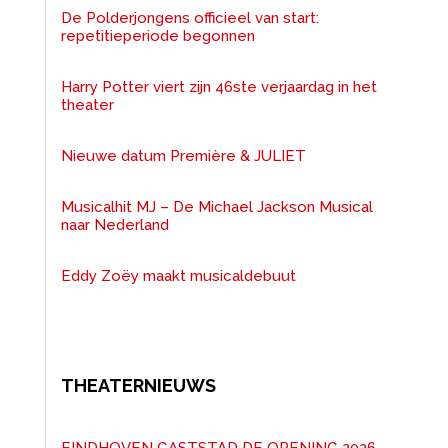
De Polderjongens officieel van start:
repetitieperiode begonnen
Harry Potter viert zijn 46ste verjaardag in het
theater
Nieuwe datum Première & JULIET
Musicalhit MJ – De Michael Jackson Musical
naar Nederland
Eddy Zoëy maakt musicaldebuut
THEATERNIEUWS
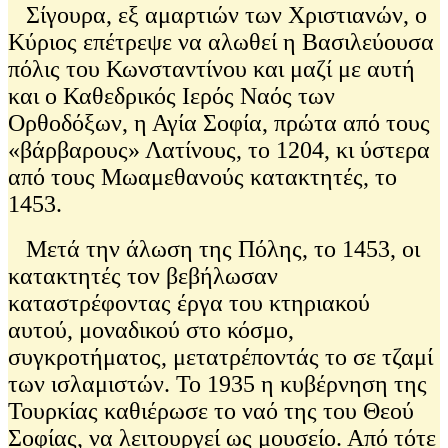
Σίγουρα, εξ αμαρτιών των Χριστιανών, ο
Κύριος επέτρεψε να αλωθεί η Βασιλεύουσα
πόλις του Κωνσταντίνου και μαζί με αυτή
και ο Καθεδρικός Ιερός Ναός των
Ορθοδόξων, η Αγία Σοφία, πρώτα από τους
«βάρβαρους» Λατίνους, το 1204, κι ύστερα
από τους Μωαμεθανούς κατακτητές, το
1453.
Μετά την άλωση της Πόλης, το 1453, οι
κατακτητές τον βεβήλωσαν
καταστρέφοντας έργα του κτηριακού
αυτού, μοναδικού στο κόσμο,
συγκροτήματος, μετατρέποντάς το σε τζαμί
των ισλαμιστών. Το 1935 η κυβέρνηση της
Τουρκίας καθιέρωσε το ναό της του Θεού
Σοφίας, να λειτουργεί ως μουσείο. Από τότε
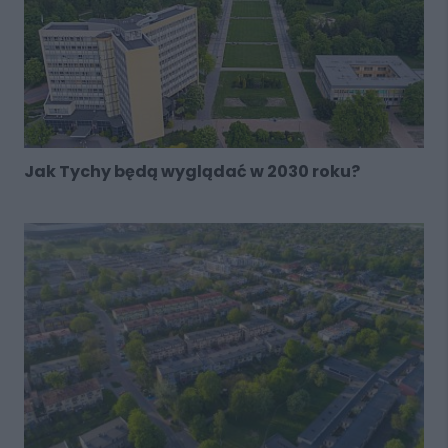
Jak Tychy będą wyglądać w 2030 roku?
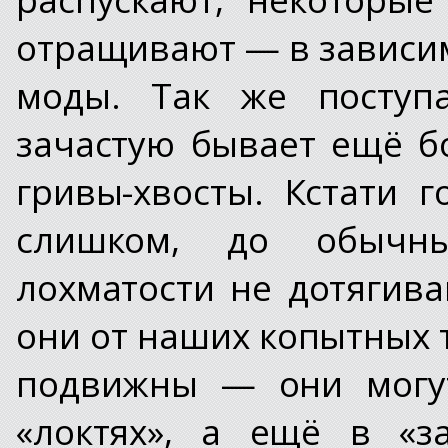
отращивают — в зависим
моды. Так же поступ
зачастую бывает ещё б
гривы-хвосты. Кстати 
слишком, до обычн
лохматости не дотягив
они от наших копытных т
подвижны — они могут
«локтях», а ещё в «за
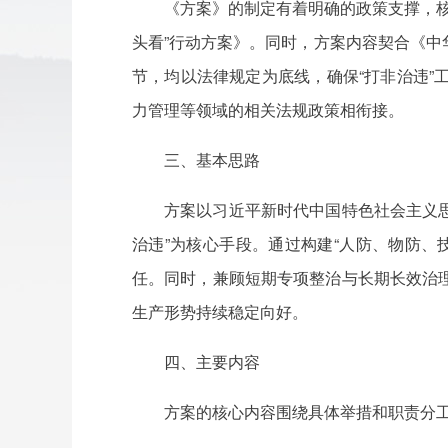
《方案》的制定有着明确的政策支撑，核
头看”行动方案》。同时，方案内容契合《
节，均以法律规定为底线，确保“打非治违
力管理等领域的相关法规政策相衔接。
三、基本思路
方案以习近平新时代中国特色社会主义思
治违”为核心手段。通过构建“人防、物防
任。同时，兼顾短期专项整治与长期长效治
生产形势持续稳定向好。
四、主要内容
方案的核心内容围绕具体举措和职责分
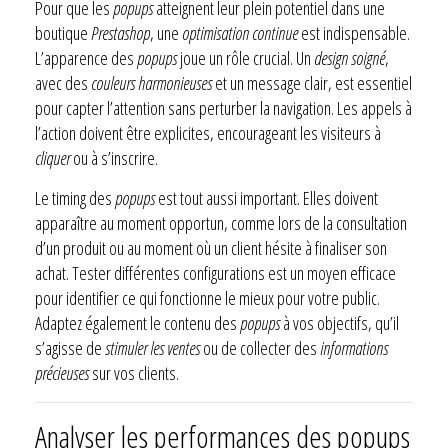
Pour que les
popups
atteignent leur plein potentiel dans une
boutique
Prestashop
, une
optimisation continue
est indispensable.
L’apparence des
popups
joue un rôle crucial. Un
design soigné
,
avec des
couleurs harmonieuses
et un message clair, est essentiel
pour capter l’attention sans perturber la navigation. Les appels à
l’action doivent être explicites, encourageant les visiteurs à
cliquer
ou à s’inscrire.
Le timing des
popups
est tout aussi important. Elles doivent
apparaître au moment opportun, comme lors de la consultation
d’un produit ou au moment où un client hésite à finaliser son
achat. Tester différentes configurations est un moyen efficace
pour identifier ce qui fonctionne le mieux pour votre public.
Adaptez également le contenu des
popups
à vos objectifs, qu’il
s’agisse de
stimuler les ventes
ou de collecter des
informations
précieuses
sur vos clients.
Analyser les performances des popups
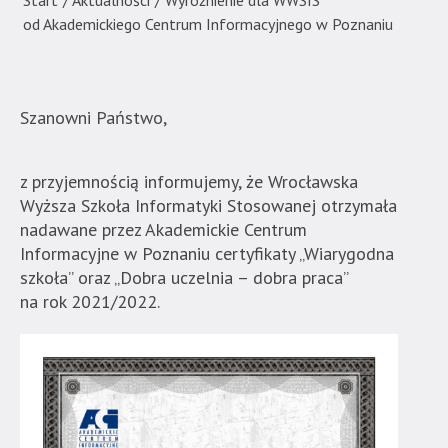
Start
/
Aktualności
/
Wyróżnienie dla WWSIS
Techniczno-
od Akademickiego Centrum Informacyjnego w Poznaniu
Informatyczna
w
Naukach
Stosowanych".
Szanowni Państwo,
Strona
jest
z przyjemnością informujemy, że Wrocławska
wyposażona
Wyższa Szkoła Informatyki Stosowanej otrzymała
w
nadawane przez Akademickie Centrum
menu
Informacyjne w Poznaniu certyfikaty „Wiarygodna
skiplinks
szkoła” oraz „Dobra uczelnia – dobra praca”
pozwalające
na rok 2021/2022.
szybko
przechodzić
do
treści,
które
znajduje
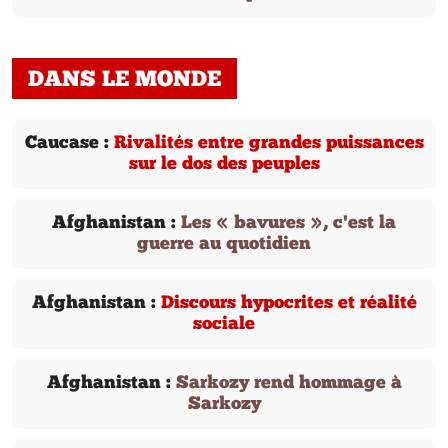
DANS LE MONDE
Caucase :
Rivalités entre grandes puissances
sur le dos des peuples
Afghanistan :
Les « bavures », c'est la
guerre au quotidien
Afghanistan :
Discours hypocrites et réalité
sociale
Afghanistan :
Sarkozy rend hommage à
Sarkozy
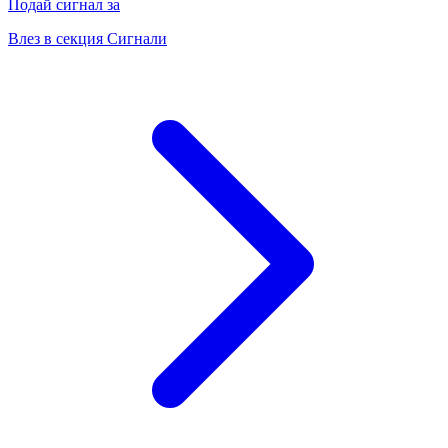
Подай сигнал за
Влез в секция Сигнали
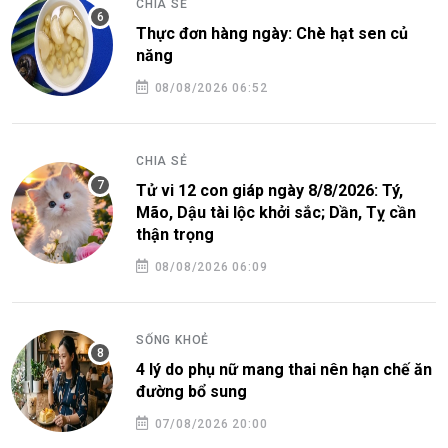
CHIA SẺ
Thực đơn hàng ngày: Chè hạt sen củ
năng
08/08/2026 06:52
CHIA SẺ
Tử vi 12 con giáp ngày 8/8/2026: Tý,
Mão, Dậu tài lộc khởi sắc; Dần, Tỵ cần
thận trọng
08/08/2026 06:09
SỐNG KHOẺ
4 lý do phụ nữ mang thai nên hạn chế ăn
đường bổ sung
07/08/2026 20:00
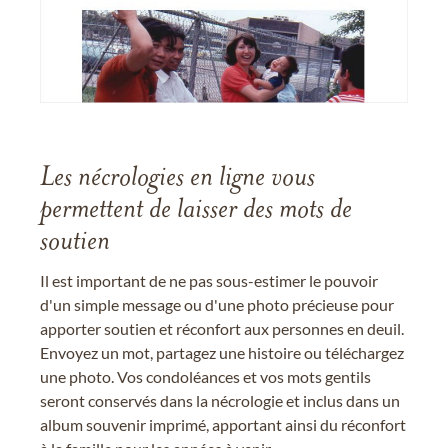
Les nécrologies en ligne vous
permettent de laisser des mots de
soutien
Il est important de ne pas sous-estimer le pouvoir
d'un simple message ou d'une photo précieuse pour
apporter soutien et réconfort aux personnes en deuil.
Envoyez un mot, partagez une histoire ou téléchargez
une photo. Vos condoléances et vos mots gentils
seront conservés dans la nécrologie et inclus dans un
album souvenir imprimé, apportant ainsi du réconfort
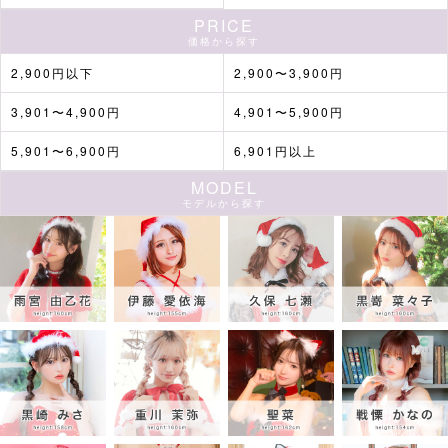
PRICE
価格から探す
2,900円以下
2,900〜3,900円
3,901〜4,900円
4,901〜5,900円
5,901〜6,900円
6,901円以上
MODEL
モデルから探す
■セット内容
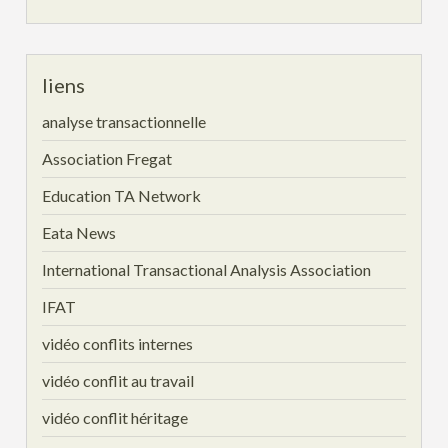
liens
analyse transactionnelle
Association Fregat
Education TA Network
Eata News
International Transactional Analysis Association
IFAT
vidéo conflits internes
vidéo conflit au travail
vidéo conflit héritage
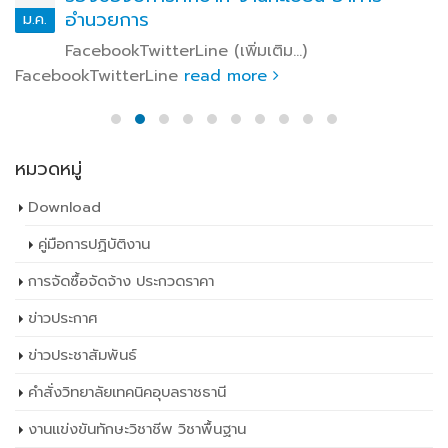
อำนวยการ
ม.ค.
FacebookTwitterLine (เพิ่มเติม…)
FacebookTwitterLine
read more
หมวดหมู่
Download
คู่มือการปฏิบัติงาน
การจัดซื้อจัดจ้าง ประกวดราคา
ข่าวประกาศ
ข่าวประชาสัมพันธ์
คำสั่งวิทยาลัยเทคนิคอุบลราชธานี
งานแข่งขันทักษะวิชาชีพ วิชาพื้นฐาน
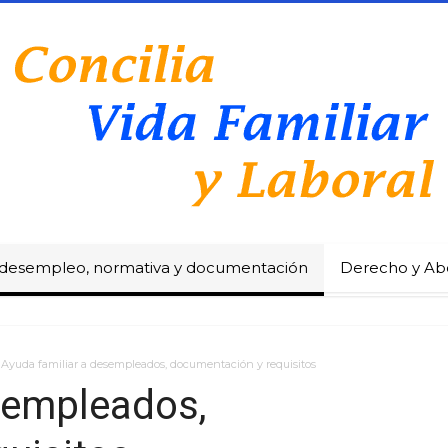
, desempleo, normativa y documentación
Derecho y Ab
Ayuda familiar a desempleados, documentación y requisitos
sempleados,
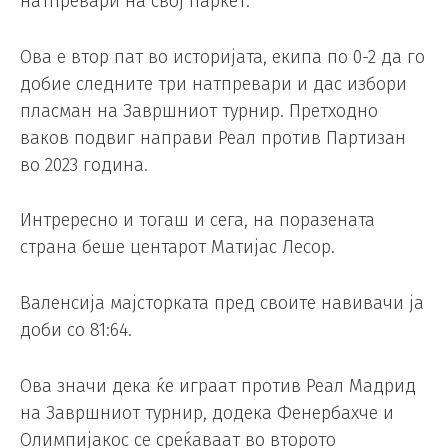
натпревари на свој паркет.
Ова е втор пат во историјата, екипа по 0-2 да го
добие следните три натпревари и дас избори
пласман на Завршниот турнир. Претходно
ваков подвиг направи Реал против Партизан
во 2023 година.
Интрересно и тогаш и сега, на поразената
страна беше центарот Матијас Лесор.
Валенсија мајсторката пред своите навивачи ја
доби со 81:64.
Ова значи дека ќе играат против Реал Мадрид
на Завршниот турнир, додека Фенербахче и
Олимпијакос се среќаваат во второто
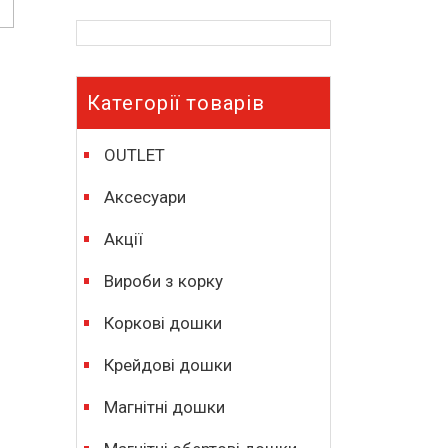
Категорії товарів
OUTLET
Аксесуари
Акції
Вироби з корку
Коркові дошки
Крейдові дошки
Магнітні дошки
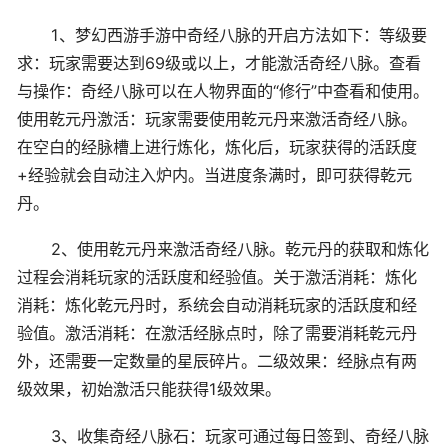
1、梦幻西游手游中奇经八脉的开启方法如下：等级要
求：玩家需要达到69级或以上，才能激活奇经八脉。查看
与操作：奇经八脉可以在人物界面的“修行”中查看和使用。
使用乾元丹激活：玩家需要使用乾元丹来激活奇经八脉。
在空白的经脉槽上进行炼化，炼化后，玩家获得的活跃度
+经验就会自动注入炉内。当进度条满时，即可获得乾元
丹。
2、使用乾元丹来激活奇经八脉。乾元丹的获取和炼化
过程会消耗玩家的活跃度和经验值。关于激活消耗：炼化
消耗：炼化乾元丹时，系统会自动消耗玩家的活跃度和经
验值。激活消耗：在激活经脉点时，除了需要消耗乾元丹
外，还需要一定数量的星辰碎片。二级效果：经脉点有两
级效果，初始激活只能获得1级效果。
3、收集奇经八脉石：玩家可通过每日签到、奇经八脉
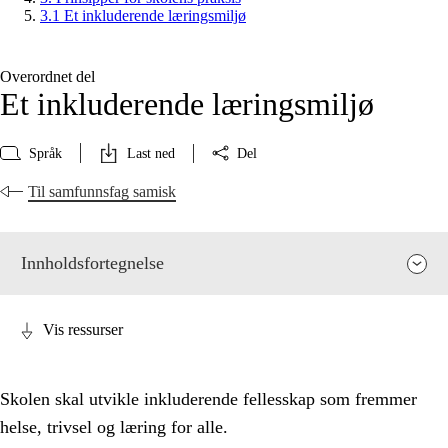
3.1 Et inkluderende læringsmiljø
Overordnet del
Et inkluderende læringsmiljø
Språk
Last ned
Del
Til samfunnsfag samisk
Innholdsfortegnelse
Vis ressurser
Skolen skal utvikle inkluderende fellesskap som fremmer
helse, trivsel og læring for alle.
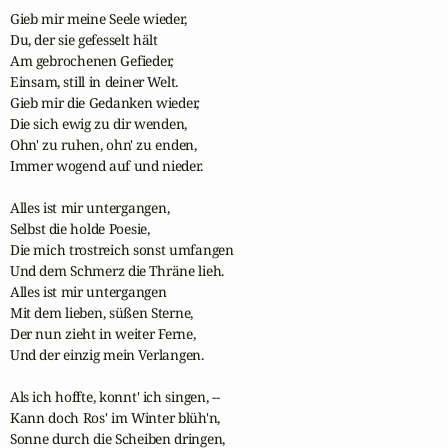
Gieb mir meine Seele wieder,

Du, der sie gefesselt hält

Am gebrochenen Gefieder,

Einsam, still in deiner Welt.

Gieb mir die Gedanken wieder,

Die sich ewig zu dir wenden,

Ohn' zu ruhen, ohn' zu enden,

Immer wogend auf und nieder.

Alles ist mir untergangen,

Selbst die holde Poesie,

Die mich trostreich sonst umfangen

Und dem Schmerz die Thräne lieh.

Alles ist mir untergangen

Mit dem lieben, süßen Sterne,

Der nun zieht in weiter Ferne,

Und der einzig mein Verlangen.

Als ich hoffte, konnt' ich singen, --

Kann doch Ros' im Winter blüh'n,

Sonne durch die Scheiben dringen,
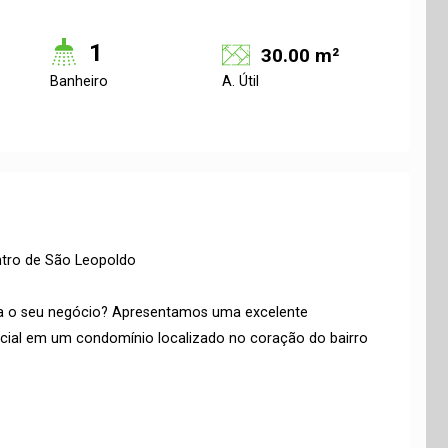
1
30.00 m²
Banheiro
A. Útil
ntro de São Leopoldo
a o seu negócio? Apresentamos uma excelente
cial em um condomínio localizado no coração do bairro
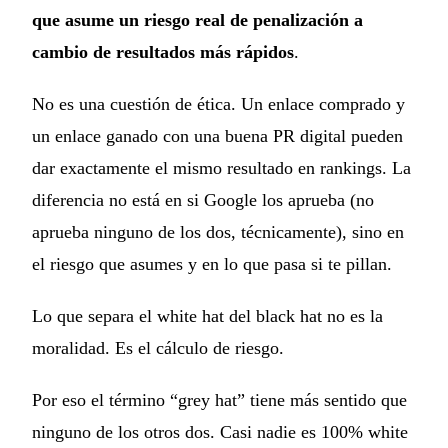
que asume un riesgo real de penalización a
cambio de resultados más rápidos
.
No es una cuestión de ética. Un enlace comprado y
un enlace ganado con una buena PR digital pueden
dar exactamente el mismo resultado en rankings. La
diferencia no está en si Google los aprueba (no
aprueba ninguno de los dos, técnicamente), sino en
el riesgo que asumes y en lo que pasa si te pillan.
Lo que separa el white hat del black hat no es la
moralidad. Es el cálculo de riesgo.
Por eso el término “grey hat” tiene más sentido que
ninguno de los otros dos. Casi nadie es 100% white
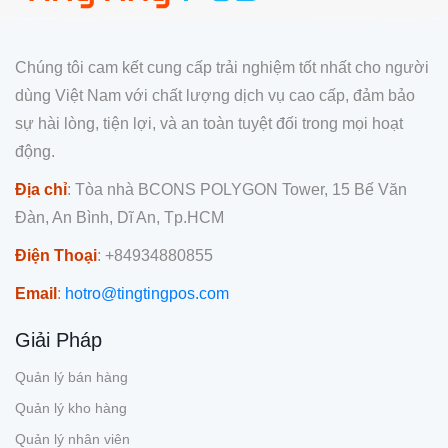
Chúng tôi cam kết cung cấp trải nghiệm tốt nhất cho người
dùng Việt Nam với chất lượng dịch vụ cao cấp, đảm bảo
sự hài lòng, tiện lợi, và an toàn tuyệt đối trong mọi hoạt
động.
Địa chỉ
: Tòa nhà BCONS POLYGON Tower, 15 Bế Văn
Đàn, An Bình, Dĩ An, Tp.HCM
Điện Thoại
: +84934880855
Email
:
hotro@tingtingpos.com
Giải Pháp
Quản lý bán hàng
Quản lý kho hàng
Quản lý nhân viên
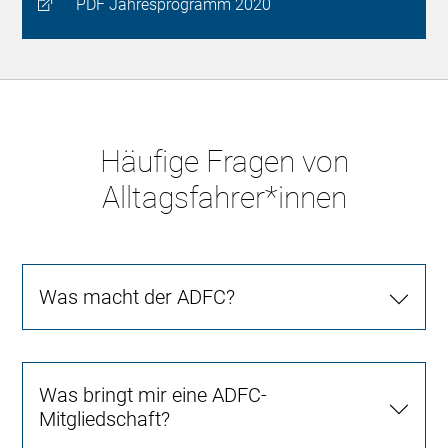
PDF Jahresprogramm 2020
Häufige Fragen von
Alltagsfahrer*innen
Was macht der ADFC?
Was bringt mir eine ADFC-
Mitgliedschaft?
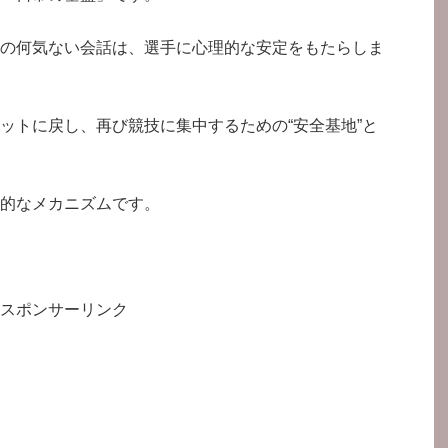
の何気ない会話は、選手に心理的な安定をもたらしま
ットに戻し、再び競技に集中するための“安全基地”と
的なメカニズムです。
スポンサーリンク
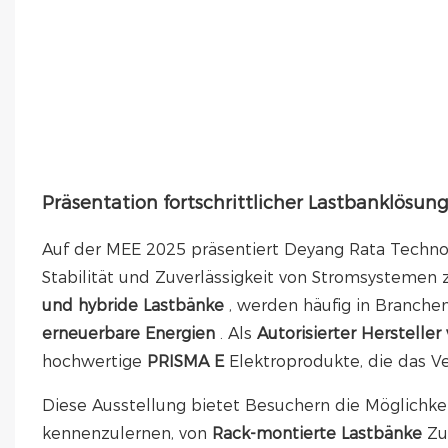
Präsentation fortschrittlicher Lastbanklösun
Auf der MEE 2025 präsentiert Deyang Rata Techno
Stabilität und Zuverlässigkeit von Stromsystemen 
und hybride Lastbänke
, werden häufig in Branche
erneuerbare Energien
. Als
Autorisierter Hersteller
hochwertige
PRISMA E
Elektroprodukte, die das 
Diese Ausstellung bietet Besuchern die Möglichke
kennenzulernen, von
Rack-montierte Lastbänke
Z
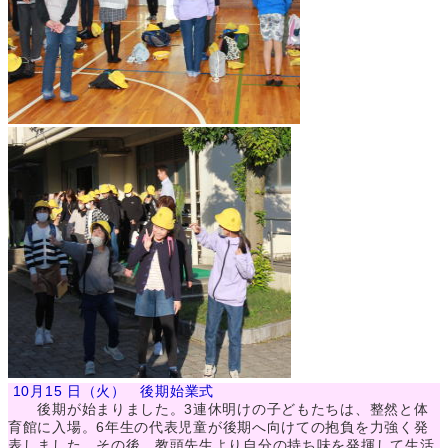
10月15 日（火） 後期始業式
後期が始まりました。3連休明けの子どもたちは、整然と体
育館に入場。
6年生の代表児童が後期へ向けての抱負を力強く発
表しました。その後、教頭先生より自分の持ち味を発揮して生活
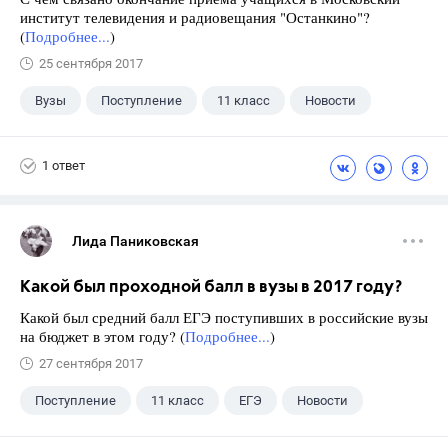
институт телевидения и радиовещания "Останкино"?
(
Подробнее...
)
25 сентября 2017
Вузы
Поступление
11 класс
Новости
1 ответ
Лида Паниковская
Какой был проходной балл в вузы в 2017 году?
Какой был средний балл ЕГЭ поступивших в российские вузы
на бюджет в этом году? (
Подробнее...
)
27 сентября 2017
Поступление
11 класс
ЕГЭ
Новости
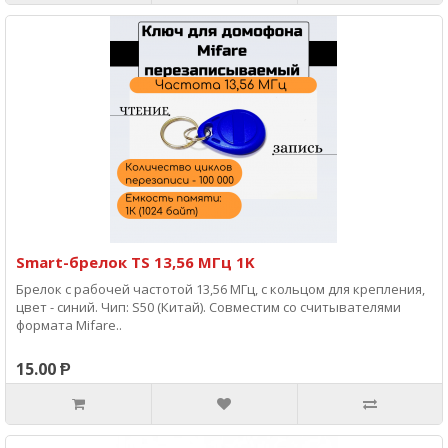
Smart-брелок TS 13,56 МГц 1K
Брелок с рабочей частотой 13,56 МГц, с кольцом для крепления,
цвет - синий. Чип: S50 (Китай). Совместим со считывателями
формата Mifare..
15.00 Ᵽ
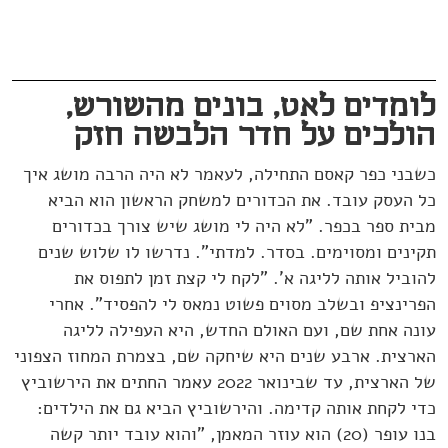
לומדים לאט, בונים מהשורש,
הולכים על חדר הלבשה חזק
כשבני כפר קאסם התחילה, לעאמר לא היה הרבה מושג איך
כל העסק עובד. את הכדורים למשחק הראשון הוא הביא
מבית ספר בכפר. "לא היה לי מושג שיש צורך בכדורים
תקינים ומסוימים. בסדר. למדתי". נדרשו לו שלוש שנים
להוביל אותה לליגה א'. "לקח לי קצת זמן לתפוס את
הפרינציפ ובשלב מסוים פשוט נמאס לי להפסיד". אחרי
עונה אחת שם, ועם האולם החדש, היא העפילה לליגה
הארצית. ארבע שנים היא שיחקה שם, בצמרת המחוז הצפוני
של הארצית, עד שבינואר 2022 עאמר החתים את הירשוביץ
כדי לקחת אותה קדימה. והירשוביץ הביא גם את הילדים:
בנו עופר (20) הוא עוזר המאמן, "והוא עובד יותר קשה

To do: Beginning with the first line of the records and ending with the line that contains "καταστρέφοντας έργα του κτηριακού", reproduce every line exactly, omitting pictures and adding nothing.

Exercise result:
De Polderjongens officieel van start:
repetitieperiode begonnen
Harry Potter viert zijn 46ste verjaardag in het
theater
Nieuwe datum Première & JULIET
Musicalhit MJ – De Michael Jackson Musical
naar Nederland
Eddy Zoëy maakt musicaldebuut
THEATERNIEUWS
Σίγουρα, εξ αμαρτιών των Χριστιανών, ο
Κύριος επέτρεψε να αλωθεί η Βασιλεύουσα
πόλις του Κωνσταντίνου και μαζί με αυτή
και ο Καθεδρικός Ιερός Ναός των
Ορθοδόξων, η Αγία Σοφία, πρώτα από τους
«βάρβαρους» Λατίνους, το 1204, κι ύστερα
από τους Μωαμεθανούς κατακτητές, το
1453.
Μετά την άλωση της Πόλης, το 1453, οι
κατακτητές τον βεβήλωσαν
καταστρέφοντας έργα του κτηριακού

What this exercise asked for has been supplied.